For this exhibition, Parlá is introducing a new reworked found-object sculpture in homage to the bottle collectors and the homeless that still come from all over the borough to deposit their collections at a recycling center in his neighborhood. Taken as a whole, these works deliberately blur any boundaries between the studio and the street. They utilize the incidental aesthetics of the city and nod to the poetics of inspired observation.
The anonymity of actions and marks made in a city can amount to an ever-evolving contemporary visual language – the city as text. A name or message on a wall, homeless people, pushing their makeshift homes in a cart, layers of ripped posters, or an old tarp covering a hole, broken subway tiles, erosion on a steel panel in an alleyway filled with trash, all part of our humanity's anonymous vernacular.

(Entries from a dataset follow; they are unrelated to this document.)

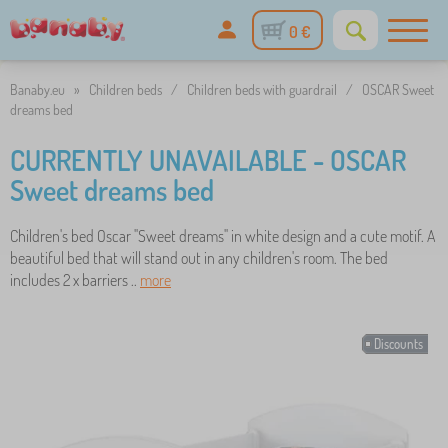
0 €
Banaby.eu
»
Children beds
/
Children beds with guardrail
/
OSCAR Sweet
dreams bed
CURRENTLY UNAVAILABLE - OSCAR
Sweet dreams bed
Children's bed Oscar "Sweet dreams" in white design and a cute motif. A
beautiful bed that will stand out in any children's room. The bed
includes 2 x barriers ..
more
Discounts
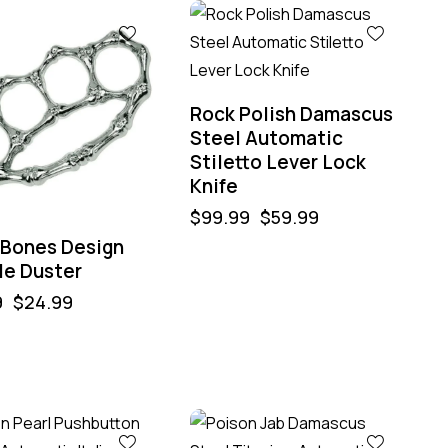
%
-40%
Rock Polish Damascus
Steel Automatic
Stiletto Lever Lock
Knife
$
99.99
$
59.99
r Bones Design
le Duster
9
$
24.99
-40%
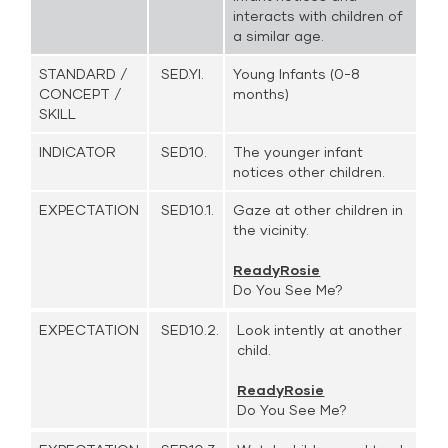
interacts with children of
a similar age.
STANDARD /
SED.YI.
Young Infants (0-8
CONCEPT /
months)
SKILL
INDICATOR
SED10.
The younger infant
notices other children.
EXPECTATION
SED10.1.
Gaze at other children in
the vicinity.
ReadyRosie
Do You See Me?
EXPECTATION
SED10.2.
Look intently at another
child.
ReadyRosie
Do You See Me?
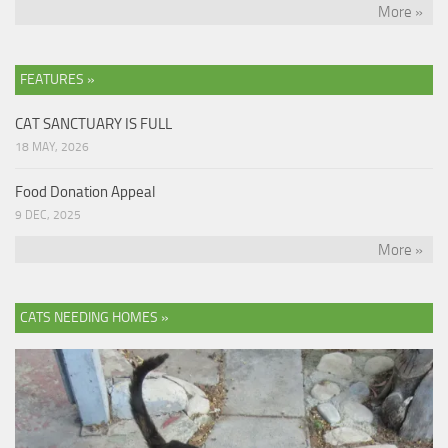
More »
FEATURES »
CAT SANCTUARY IS FULL
18 MAY, 2026
Food Donation Appeal
9 DEC, 2025
More »
CATS NEEDING HOMES »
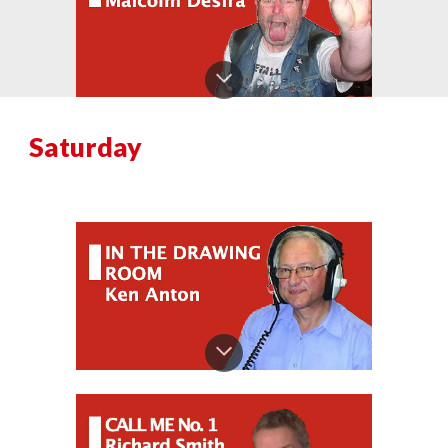
Saturday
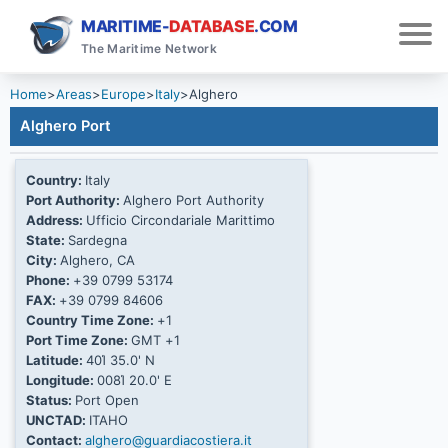
MARITIME-
DATABASE
.COM
The Maritime Network
Home
>
Areas
>
Europe
>
Italy
>
Alghero
Alghero Port
Country:
Italy
Port Authority:
Alghero Port Authority
Address:
Ufficio Circondariale Marittimo
State:
Sardegna
City:
Alghero, CA
Phone:
+39 0799 53174
FAX:
+39 0799 84606
Country Time Zone:
+1
Port Time Zone:
GMT +1
Latitude:
40Ί 35.0' N
Longitude:
008Ί 20.0' E
Status:
Port Open
UNCTAD:
ITAHO
Contact:
alghero@guardiacostiera.it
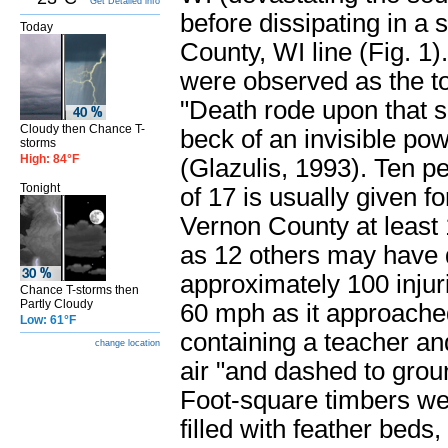
Get Detailed info
before dissipating in a
Today
County, WI line (Fig. 1)
were observed as the t
"Death rode upon that s
Cloudy then Chance T-
beck of an invisible powe
storms
High: 84°F
(Glazulis, 1993). Ten pe
Tonight
of 17 is usually given fo
Vernon County at least 
as 12 others may have d
approximately 100 inju
Chance T-storms then
Partly Cloudy
60 mph as it approache
Low: 61°F
containing a teacher and
change location
air "and dashed to groun
Foot-square timbers wer
filled with feather beds,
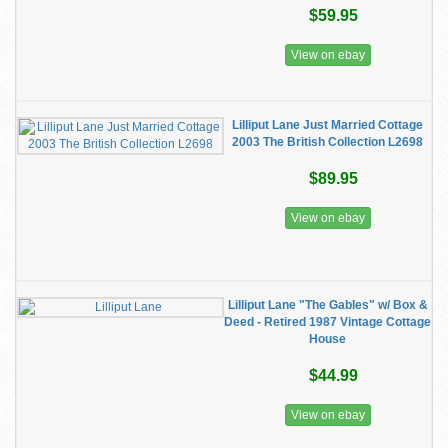
$59.95
View on ebay
Lilliput Lane Just Married Cottage
2003 The British Collection L2698
$89.95
View on ebay
Lilliput Lane "The Gables" w/ Box &
Deed - Retired 1987 Vintage Cottage
House
$44.99
View on ebay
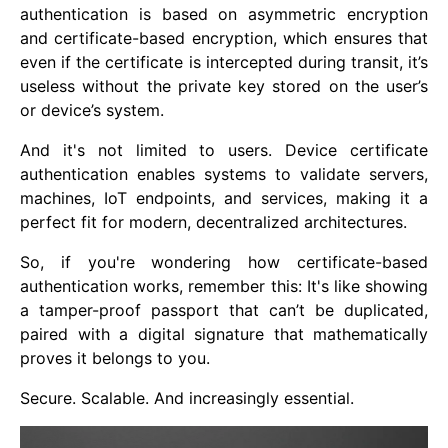
authentication is based on asymmetric encryption
and certificate-based encryption, which ensures that
even if the certificate is intercepted during transit, it’s
useless without the private key stored on the user’s
or device’s system.
And it's not limited to users. Device certificate
authentication enables systems to validate servers,
machines, IoT endpoints, and services, making it a
perfect fit for modern, decentralized architectures.
So, if you're wondering how certificate-based
authentication works, remember this: It's like showing
a tamper-proof passport that can’t be duplicated,
paired with a digital signature that mathematically
proves it belongs to you.
Secure. Scalable. And increasingly essential.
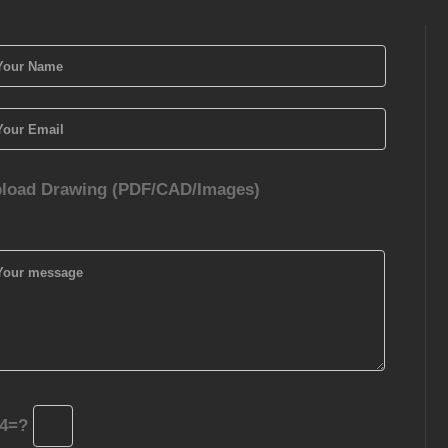
load Drawing (PDF/CAD/Images)
4=?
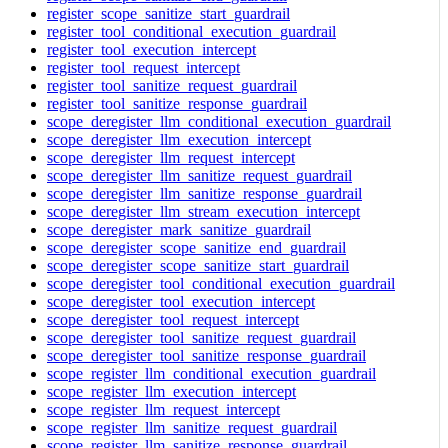
register_scope_sanitize_start_guardrail
register_tool_conditional_execution_guardrail
register_tool_execution_intercept
register_tool_request_intercept
register_tool_sanitize_request_guardrail
register_tool_sanitize_response_guardrail
scope_deregister_llm_conditional_execution_guardrail
scope_deregister_llm_execution_intercept
scope_deregister_llm_request_intercept
scope_deregister_llm_sanitize_request_guardrail
scope_deregister_llm_sanitize_response_guardrail
scope_deregister_llm_stream_execution_intercept
scope_deregister_mark_sanitize_guardrail
scope_deregister_scope_sanitize_end_guardrail
scope_deregister_scope_sanitize_start_guardrail
scope_deregister_tool_conditional_execution_guardrail
scope_deregister_tool_execution_intercept
scope_deregister_tool_request_intercept
scope_deregister_tool_sanitize_request_guardrail
scope_deregister_tool_sanitize_response_guardrail
scope_register_llm_conditional_execution_guardrail
scope_register_llm_execution_intercept
scope_register_llm_request_intercept
scope_register_llm_sanitize_request_guardrail
scope_register_llm_sanitize_response_guardrail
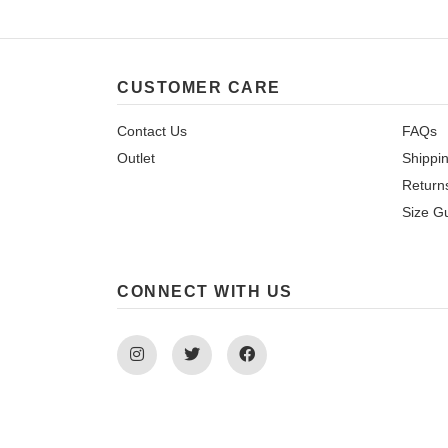
CUSTOMER CARE
Contact Us
FAQs
Outlet
Shippi
Return
Size G
CONNECT WITH US
Instagram
Twitter
Facebook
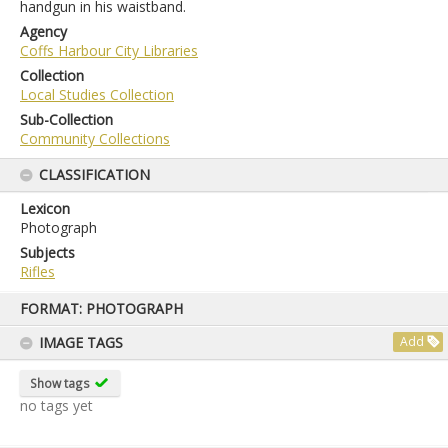
handgun in his waistband.
Agency
Coffs Harbour City Libraries
Collection
Local Studies Collection
Sub-Collection
Community Collections
CLASSIFICATION
Lexicon
Photograph
Subjects
Rifles
Skip
FORMAT: PHOTOGRAPH
to
content
IMAGE TAGS
Add
Show tags
no tags yet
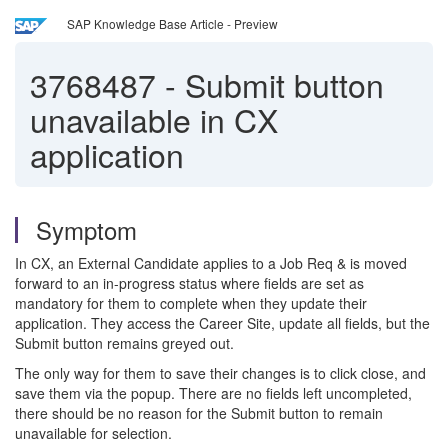
SAP Knowledge Base Article - Preview
3768487
-
Submit button
unavailable in CX
application
Symptom
In CX, an External Candidate applies to a Job Req & is moved
forward to an in-progress status where fields are set as
mandatory for them to complete when they update their
application. They access the Career Site, update all fields, but the
Submit button remains greyed out.
The only way for them to save their changes is to click close, and
save them via the popup. There are no fields left uncompleted,
there should be no reason for the Submit button to remain
unavailable for selection.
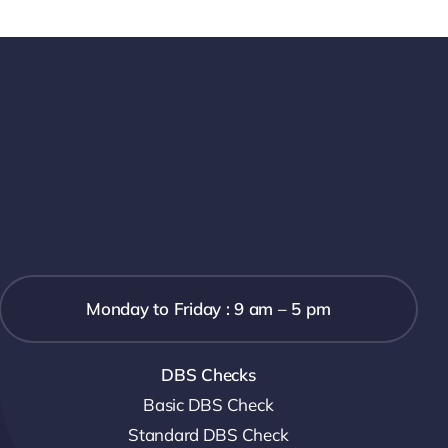
Monday to Friday : 9 am – 5 pm
DBS Checks
Basic DBS Check
Standard DBS Check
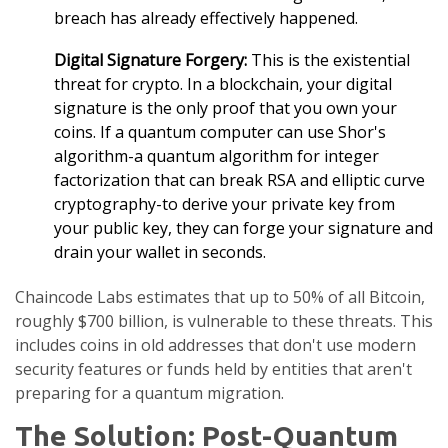
breach has already effectively happened.
Digital Signature Forgery:
This is the existential
threat for crypto. In a blockchain, your digital
signature is the only proof that you own your
coins. If a quantum computer can use
Shor's
algorithm
-
a quantum algorithm for integer
factorization that can break RSA and elliptic curve
cryptography
-to derive your private key from
your public key, they can forge your signature and
drain your wallet in seconds.
Chaincode Labs estimates that up to 50% of all Bitcoin,
roughly $700 billion, is vulnerable to these threats. This
includes coins in old addresses that don't use modern
security features or funds held by entities that aren't
preparing for a quantum migration.
The Solution: Post-Quantum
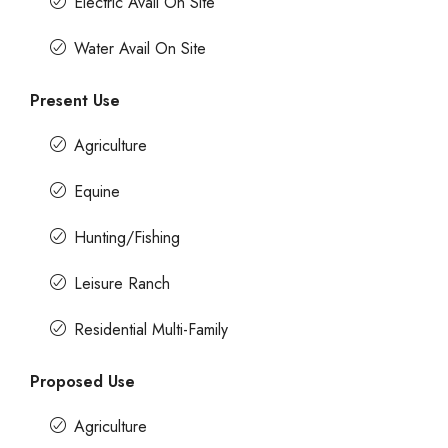
Electric Avail On Site
Water Avail On Site
Present Use
Agriculture
Equine
Hunting/Fishing
Leisure Ranch
Residential Multi-Family
Proposed Use
Agriculture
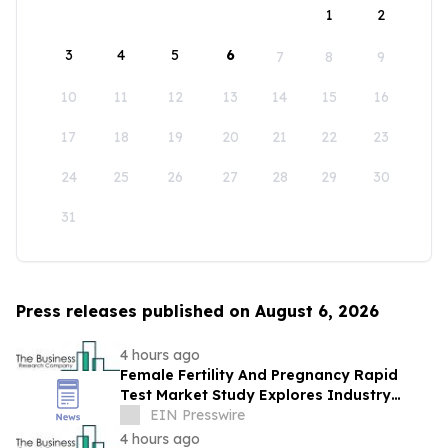
1
2
3
4
5
6
7
8
9
10
11
12
13
14
15
16
17
18
19
20
21
22
23
24
25
26
27
28
29
30
31
Press releases published on August 6, 2026
4 hours ago
Female Fertility And Pregnancy Rapid
Test Market Study Explores Industry
Growth Toward $2.05 Billion
EIN Presswire
4 hours ago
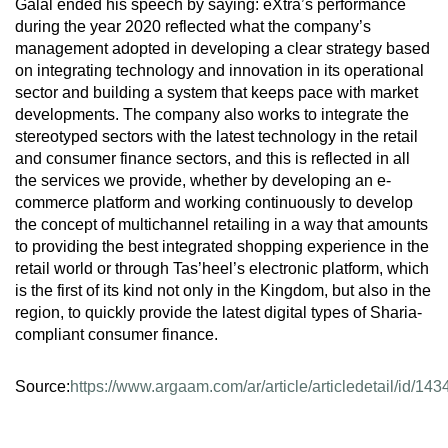
Galal ended his speech by saying: eXtra’s performance
during the year 2020 reflected what the company’s
management adopted in developing a clear strategy based
on integrating technology and innovation in its operational
sector and building a system that keeps pace with market
developments. The company also works to integrate the
stereotyped sectors with the latest technology in the retail
and consumer finance sectors, and this is reflected in all
the services we provide, whether by developing an e-
commerce platform and working continuously to develop
the concept of multichannel retailing in a way that amounts
to providing the best integrated shopping experience in the
retail world or through Tas’heel’s electronic platform, which
is the first of its kind not only in the Kingdom, but also in the
region, to quickly provide the latest digital types of Sharia-
compliant consumer finance.
Source:
https://www.argaam.com/ar/article/articledetail/id/14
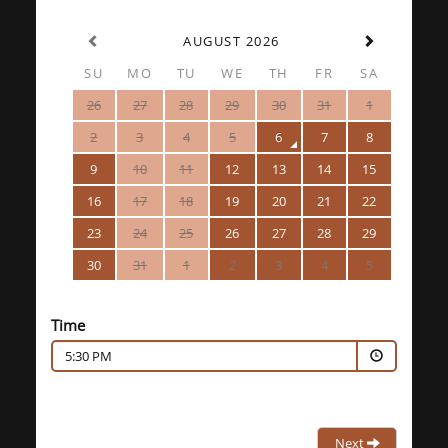
AUGUST 2026
SU
MO
TU
WE
TH
FR
SA
26
27
28
29
30
31
1
2
3
4
5
6
7
8
9
10
11
12
13
14
15
16
17
18
19
20
21
22
23
24
25
26
27
28
29
30
31
1
2
3
4
5
Time
5:30 PM
Next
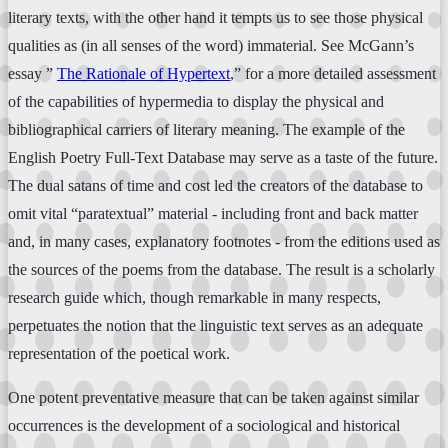
literary texts, with the other hand it tempts us to see those physical
qualities as (in all senses of the word) immaterial. See McGann’s
essay ”
The Rationale of Hypertext
,” for a more detailed assessment
of the capabilities of hypermedia to display the physical and
bibliographical carriers of literary meaning. The example of the
English Poetry Full-Text Database may serve as a taste of the future.
The dual satans of time and cost led the creators of the database to
omit vital “paratextual” material - including front and back matter
and, in many cases, explanatory footnotes - from the editions used as
the sources of the poems from the database. The result is a scholarly
research guide which, though remarkable in many respects,
perpetuates the notion that the linguistic text serves as an adequate
representation of the poetical work.
One potent preventative measure that can be taken against similar
occurrences is the development of a sociological and historical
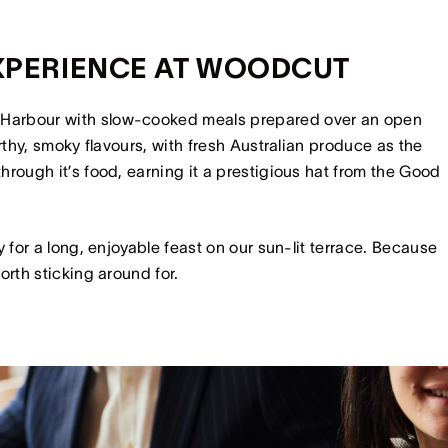
EXPERIENCE AT WOODCUT
 Harbour with slow-cooked meals prepared over an open
rthy, smoky flavours, with fresh Australian produce as the
rough it’s food, earning it a prestigious hat from the Good
 for a long, enjoyable feast on our sun-lit terrace. Because
orth sticking around for.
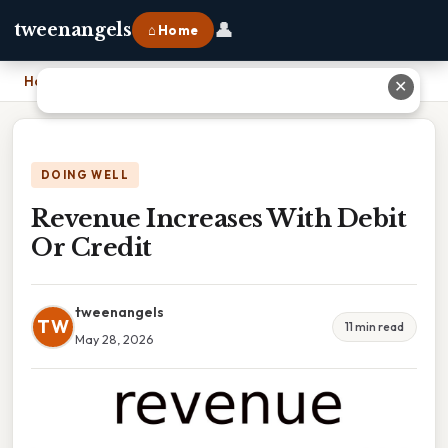
👤
tweenangels
⌂ Home
Home
›
Revenue Increases With Debit Or Credit
✕
DOING WELL
Revenue Increases With Debit
Or Credit
tweenangels
TW
11 min read
May 28, 2026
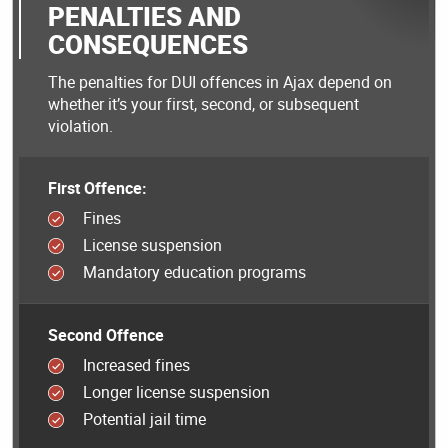
PENALTIES AND
CONSEQUENCES
The penalties for DUI offences in Ajax depend on
whether it’s your first, second, or subsequent
violation.
First Offence:
Fines
License suspension
Mandatory education programs
Second Offence
Increased fines
Longer license suspension
Potential jail time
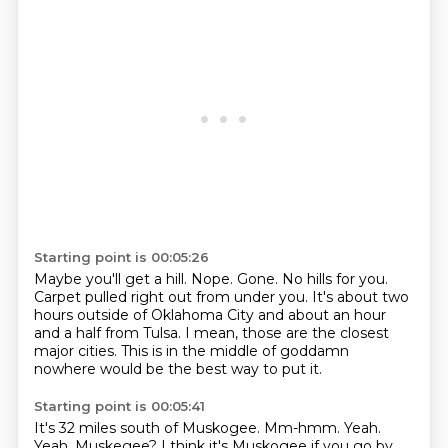
Starting point is 00:05:26
Maybe you'll get a hill.
Nope.
Gone.
No hills for you.
Carpet pulled right out from under you.
It's about two
hours outside of Oklahoma City and about an hour
and a half from Tulsa.
I mean, those are the closest
major cities.
This is in the middle of goddamn
nowhere would be the best way to put it.
Starting point is 00:05:41
It's 32 miles south of Muskogee.
Mm-hmm.
Yeah.
Yeah.
Muskegee? I think it's Muskogee if you go by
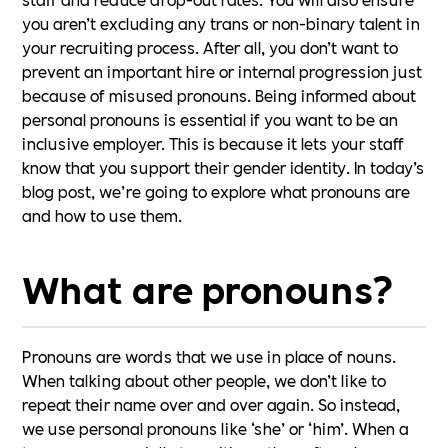
you aren’t excluding any trans or non-binary talent in
your recruiting process. After all, you don’t want to
prevent an important hire or internal progression just
because of misused pronouns. Being informed about
personal pronouns is essential if you want to be an
inclusive employer. This is because it lets your staff
know that you support their gender identity. In today’s
blog post, we’re going to explore what pronouns are
and how to use them.
What are pronouns?
Pronouns are words that we use in place of nouns.
When talking about other people, we don’t like to
repeat their name over and over again. So instead,
we use personal pronouns like ‘she’ or ‘him’. When a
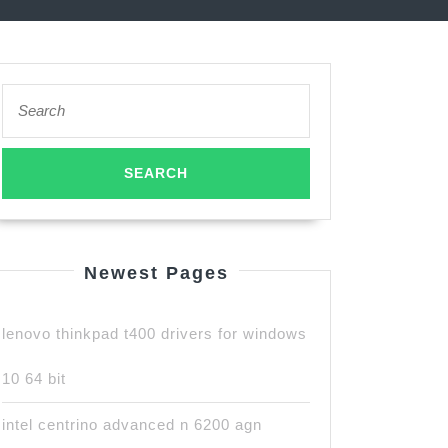
Search
for:
Newest Pages
lenovo thinkpad t400 drivers for windows
10 64 bit
intel centrino advanced n 6200 agn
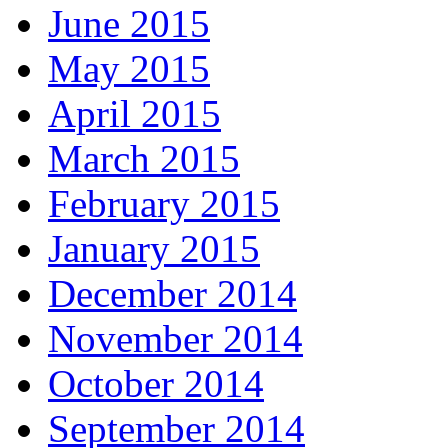
June 2015
May 2015
April 2015
March 2015
February 2015
January 2015
December 2014
November 2014
October 2014
September 2014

(José Parlá, Brooklyn, NY)
José Parlá (b. 1973 Miami, FL; lives and works in Brooklyn, New York) is a multidisciplinary artist in painting, large scale murals, photography, video and sculpture. At the core of his work, paint, writing and found ephemera combine to evoke the collective unconscious of urban communities.
His work has been exhibited throughout the United States and abroad including the High Museum of Art, Atlanta, GA; The Neuberger Museum of Art, Purchase, New York; National Young Arts Foundation, Miami, FL; The SCAD Museum of Art, Savannah GA; The Havana Biennial, Havana, Cuba; Agnes B, galerie du jour, Paris, France; Yuka Tsuruno Gallery, Tokyo, Japan; and most recently Brand New Gallery, Milan, Italy; and Ben Brown Fine Arts, London, UK.
Parlá's major commissions include the University of Texas, Austin, One World Trade Center, NYC, the Barclays Center, the Brooklyn Academy of Music, and the James B. Hunt Jr. Library at North Carolina State University commissioned by the architectural firm Snøhetta.
In May, Parlá will be participating in the Glasstress exhibition organized by Fondazione Berengo as part of the 2019 Venice Biennale, in September, Parlá will be exhibiting at the Hong Kong Contemporary Art Foundation (HOCA), curated by Dieter Buchhart, and in the spring of 2020 Parlá will open his first New York museum solo exhibition at the Bronx Museum of Art curated by Manon Slome.
Parlá's work is in the permanent collections of the Albright-Knox Art Gallery in Buffalo, New York; The British Museum, London; the POLA Museum of Art in Hakone, Japan; the Burger Collection in Hong Kong; The Neuberger Museum of Art, Purchase, New York; and The National Museum of Fine Arts, Havana, Cuba.